I have chosen to believe that it really was an accident. And although there are times that it builds up within me near the point of violence,her involvement is something that I try to keep in my back pocket. Unsaid, unacknowledged.

‘Everything happened very fast. I think I was in shock until after the funeral.’

Tom insists that we have to look after Anna, that she’s fragile. When I was waist-deep in grief, I agreed without even considering it. But it doesn’t make sense anymore; my life revolving around her, submitting to her. You know, I would walk out on her in the morning. Let Tom look after her. I would take Peggy and never come back, if I only had the means to do it. Money, and a house, and all of the other things a child needs. All of the love I have for Peggy has trapped me at home, with Anna.

I always thought that facing this would break my heart beyond repair. But now I’ve faced it, and my heart isn’t broken at all. And I’m not sure what to do with that.

‘Oh, Jack.’

Teresa says, and for a second I see her hesitating, perhaps even afraid. But she moves closer.

I always hoped that admitting this would set me free. But now I’ve admitted it, and I’m not free. Now, I’m a man without his woman or his god or his sister. I wish I could take it all back. I wish that I could believe in Anna’s innocence, in Tom’s good intentions, in heaven and the soul; because if anyone ever had a soul, and if anyone ever deserved salvation, it’s you, Lillian.

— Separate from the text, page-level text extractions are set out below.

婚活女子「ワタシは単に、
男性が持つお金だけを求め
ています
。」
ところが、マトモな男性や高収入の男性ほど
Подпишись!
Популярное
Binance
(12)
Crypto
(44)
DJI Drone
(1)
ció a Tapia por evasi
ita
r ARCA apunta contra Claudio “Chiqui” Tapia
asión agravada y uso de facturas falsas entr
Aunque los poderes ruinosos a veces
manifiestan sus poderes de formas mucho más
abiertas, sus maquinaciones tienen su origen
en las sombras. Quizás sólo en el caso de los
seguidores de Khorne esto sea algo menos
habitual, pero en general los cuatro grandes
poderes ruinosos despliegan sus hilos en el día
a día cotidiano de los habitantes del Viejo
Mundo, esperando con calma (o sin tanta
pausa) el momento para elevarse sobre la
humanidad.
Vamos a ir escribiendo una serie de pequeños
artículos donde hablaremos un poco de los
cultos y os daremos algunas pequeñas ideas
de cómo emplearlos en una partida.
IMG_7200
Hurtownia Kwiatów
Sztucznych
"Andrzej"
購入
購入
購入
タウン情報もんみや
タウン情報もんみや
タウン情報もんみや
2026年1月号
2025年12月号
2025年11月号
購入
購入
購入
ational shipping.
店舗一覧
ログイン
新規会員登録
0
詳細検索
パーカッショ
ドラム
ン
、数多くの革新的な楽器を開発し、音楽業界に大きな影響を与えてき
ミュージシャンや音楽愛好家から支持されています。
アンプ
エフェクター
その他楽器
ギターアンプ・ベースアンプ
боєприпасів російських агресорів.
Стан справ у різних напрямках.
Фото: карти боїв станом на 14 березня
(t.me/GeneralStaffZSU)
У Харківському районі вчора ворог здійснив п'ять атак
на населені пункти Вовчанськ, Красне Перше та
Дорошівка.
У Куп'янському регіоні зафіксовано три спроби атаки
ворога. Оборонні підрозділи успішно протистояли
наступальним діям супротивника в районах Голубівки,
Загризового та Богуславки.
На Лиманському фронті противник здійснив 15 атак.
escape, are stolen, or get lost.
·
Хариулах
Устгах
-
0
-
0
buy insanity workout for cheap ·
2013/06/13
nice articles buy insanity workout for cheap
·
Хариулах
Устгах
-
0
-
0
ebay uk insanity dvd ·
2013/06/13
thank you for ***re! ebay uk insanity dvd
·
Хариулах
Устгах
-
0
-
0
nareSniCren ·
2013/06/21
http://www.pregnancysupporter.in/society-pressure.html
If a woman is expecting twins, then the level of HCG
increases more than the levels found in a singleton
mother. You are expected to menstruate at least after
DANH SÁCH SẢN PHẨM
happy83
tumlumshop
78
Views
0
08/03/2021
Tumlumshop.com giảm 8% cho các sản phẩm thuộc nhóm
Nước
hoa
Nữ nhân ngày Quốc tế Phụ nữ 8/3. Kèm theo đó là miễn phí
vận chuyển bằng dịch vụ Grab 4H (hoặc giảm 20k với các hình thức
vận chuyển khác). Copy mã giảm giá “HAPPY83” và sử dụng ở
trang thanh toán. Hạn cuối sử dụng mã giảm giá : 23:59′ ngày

There is a hesitation between us. Teresa wants to kiss me, but isn’t sure if she can. Somehow, I want to do the same. She leans her forehead on mine. A moment of stillness.

The telephone shrieks, and she gets up to answer it.

Anna

I SIT MYSELF AT BETTY’Skitchen table. The smell of fresh bread fills the room, the warm sunlight coming in the window. It’s like a dream. She is close to me. Right next to me. So close that I am wetted by the condensation of her breathing. So close that we are one fluid thing. At last, thinking one line of thought. We touch, the velvet of her fingertip against mine. Her hand against mine. Hip against hip. Rib against rib. Bone against fat. Where we touch, we burn. We become a star. Burning so brightly that we set the kitchen alight. At last, I am home.

Tom’s hand comes to my shoulder.

‘Okay, Anna?’

Oh. I’m at home. Not in Betty’s kitchen at all. A daydream that got out of hand, again. How dour it all seems now, the pale light of a cold sun barely meeting my windows. The smell of nothing. The feeling of nothing. It’s unsettling how quickly it all changes. It was all so vivid, perhaps too vivid; I should have known it wasn’t real. These days, my thoughts are like rushing water. They come and go so fast I can hardly even see them. How am I to make sense of anything like that?

‘Anna?’

Tom tries again. There’s something short about the way he’s speaking. His voice cuts, like he doesn’t want to be talking to me at all.I smile, my eyes wet from the daydream.

‘Yes, sorry! Just thinking about the shopping. I’ve to get a few messages tomorrow.’

In truth, I don’t know what I’m doing with myself tomorrow. I have nothing to do and nowhere to go. Nobody to be with, now that Betty wants her space. I have to stop letting myself drown in deep thoughts. I have to stop talking about what I want, and get what I want.

Tom

AFTER MASS, BILL DROPS PEGGYhome. She is in his geansaí, the sleeves rolled up to half their length. I forget sometimes how young she is. She wriggles in his hands as he ushers her in the door, like she doesn’t want to come home. And by the way he stares at her, he doesn’t want her coming back home, either. I have something that Bill wants. There is something that I take for granted that he is jealous of. I never expected that.

‘Betty would have kept her again tonight, but I said she better come home.’